La planification écologique c’est quoi ?
Concrètement, le terme de planification écologique repose sur l’objectif de neutralité carbone fixé à 2050 par l’Union Européenne. C’est-à-dire ne pas dépasser les capacités d’absorption des sols et forêts pour baisser les émissions de gaz à effet de serre (GES). « À partir du moment où cet objectif a été fixé, il faut établir des points de passage pour 2030 en développant les énergies renouvelables, le véhicule à faible émission etc », indique Neil Makaroff, responsable Europe chez Réseau Action climat. La planification écologique désigne alors, selon l’expert, cette idée de « rétroplanning sur le temps long ». Le tout grâce aux objectifs climatiques fixés pour atteindre la neutralité carbone, secteur par secteur.
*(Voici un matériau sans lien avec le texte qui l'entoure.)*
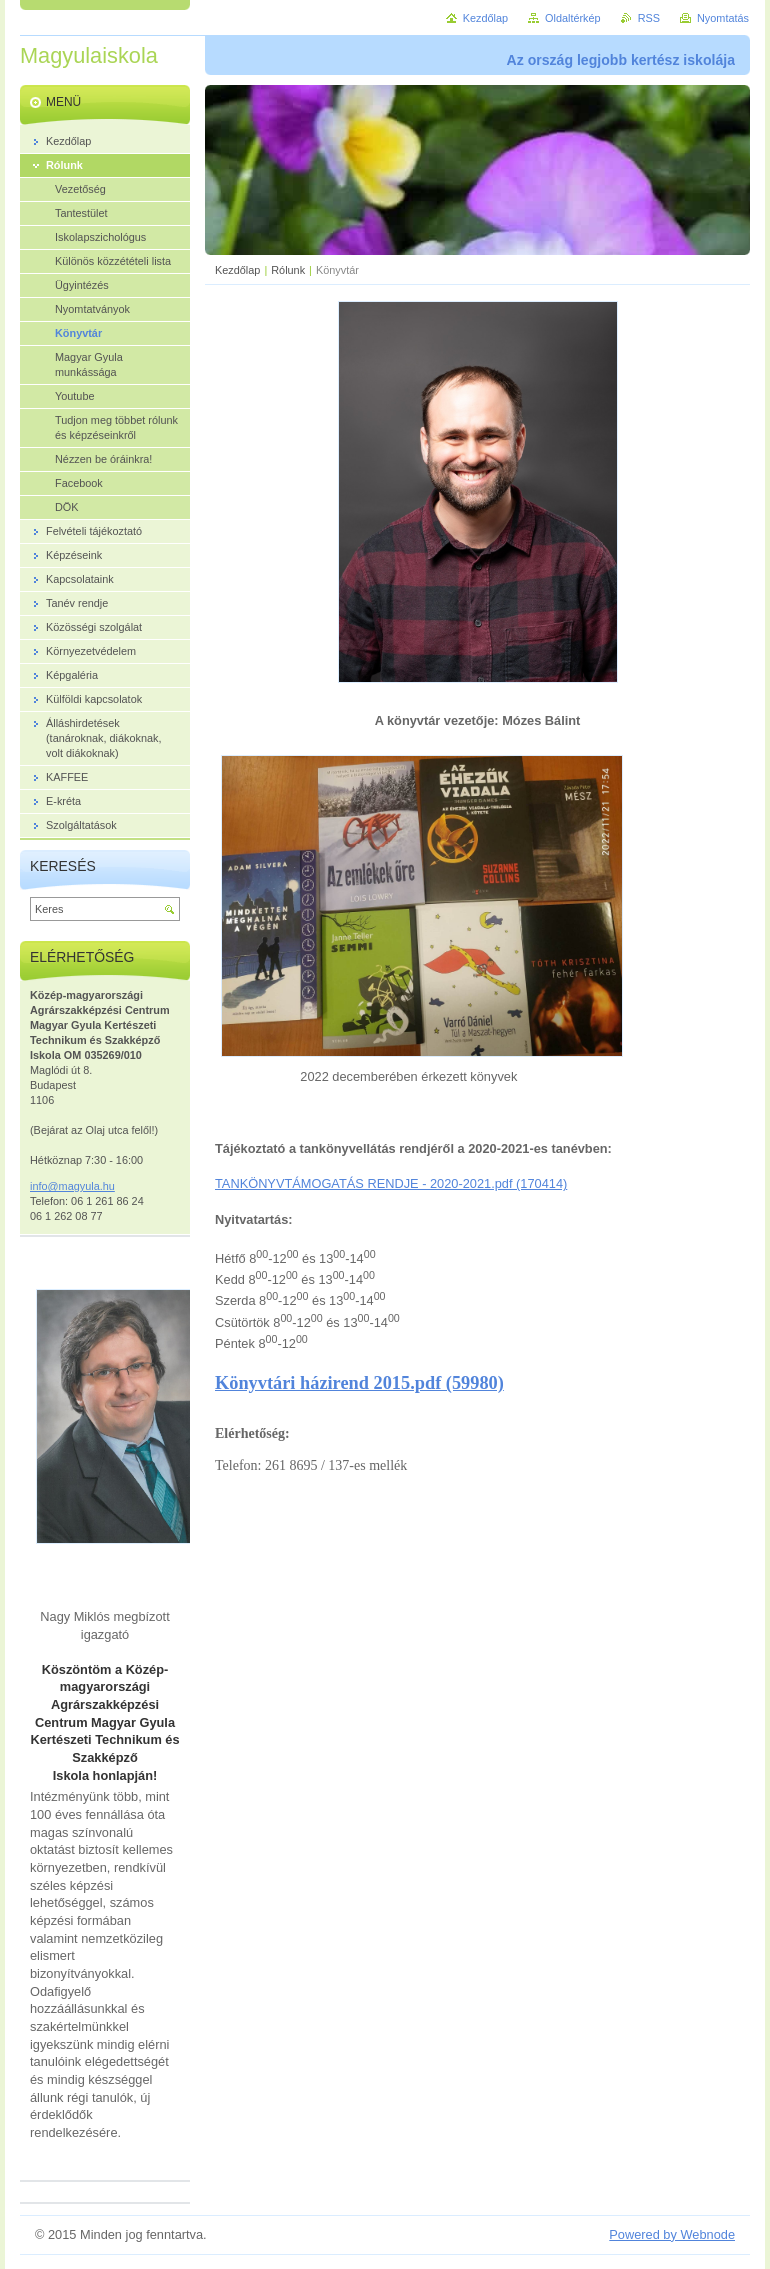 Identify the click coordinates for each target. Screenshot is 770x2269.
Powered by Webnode (672, 2234)
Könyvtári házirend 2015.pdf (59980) (359, 1383)
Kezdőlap (237, 270)
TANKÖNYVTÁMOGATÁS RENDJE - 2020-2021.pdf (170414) (391, 1183)
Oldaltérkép (573, 18)
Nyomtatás (723, 18)
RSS (649, 18)
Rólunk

Jean-Luc Mélenchon a présenté, lors de la deuxième édition de l’émission L’Avenir en commun, la planification écologique comme un outil. Selon lui, elle permet de « réparer » les destructions de l’homme sur la nature. Grâce à la planification il est alors possible de « s’adapter » au changement climatique et à ses conséquences. Pour favoriser la lutte contre le réchauffement, le candidat des insoumis a insisté sur la nécessité d’apporter des changements sur les modes de vie au quotidien. Ces changements devraient, selon lui, toucher tous les secteurs de l’économie.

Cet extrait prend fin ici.